The liver toxicity dangers of nefazodone are compounded by the fact that it inhibits a key enzyme that is involved in the detoxification of about half of all prescribed drugs, so nefazodone increases the toxicity dangers of other drugs a patient is taking simultaneously. Also, by inhibiting this enzyme, nefazodone can increase its own concentration with potentially toxic results.

The FDA in December 2001 notified Bristol-Myers Squibb that it must add a "black box" warning to the package insert for nefazodone warning of life-threatening liver damage and recommending that physicians advise their patients to be aware of signs of liver problems.

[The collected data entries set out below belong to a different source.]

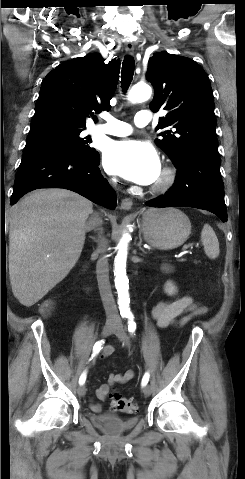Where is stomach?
Wrapping results in <instances>:
<instances>
[{
  "instance_id": "obj_1",
  "label": "stomach",
  "mask_w": 245,
  "mask_h": 479,
  "mask_svg": "<svg viewBox=\"0 0 245 479\" xmlns=\"http://www.w3.org/2000/svg\"><path fill=\"white\" fill-rule=\"evenodd\" d=\"M142 232L145 241L163 250L177 248L191 234L189 218L176 208L150 209L143 214Z\"/></svg>"
}]
</instances>
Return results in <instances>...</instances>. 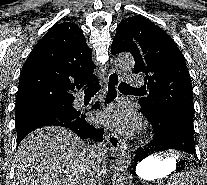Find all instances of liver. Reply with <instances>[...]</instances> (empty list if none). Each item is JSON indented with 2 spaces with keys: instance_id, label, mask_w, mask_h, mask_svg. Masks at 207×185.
Segmentation results:
<instances>
[{
  "instance_id": "obj_1",
  "label": "liver",
  "mask_w": 207,
  "mask_h": 185,
  "mask_svg": "<svg viewBox=\"0 0 207 185\" xmlns=\"http://www.w3.org/2000/svg\"><path fill=\"white\" fill-rule=\"evenodd\" d=\"M94 157V147L70 129H36L15 153L13 185H87Z\"/></svg>"
}]
</instances>
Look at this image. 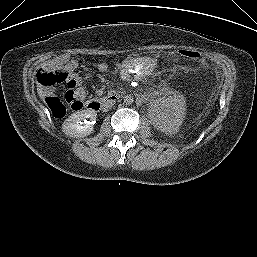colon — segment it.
Segmentation results:
<instances>
[{"label":"colon","instance_id":"5ec220e1","mask_svg":"<svg viewBox=\"0 0 257 257\" xmlns=\"http://www.w3.org/2000/svg\"><path fill=\"white\" fill-rule=\"evenodd\" d=\"M180 55L191 61H198L201 54L197 50L182 49L179 51ZM64 74L59 69H40L37 73L38 83L44 88H50L53 85L64 81ZM85 93L83 89L76 85L70 87L65 94V102L75 110L81 109L84 103ZM44 101L56 118H62L66 114L65 104L51 92L44 95Z\"/></svg>","mask_w":257,"mask_h":257}]
</instances>
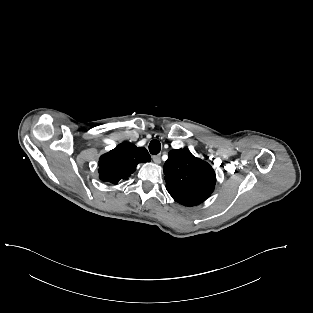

But black box warning does not go far enough to protect patients, particularly because the labeling presented a confused message, the petition said. Although the black box warning recommends monitoring of patients’ liver function, a second notice on the label downplays the necessity of such tests.

In the February 2002 issue of its monthly newsletter about drug safety, Worst Pills, Best Pills News, Public Citizen labeled nefazodone as a "Do Not Use" drug because of its known liver toxicity and recommended that anyone who had been taking it consider switching to a safer antidepressant. The petition and articles from the newsletter about Serzone are posted online at www.worstpills.org, a drug information service launched this winter by Public Citizen.

"Our readers have known for a year to steer clear of this drug, and now patients in Europe are protected, too," Wolfe said. "The FDA is endangering the lives of patients in this country every day that it allows nefazodone to remain on the market."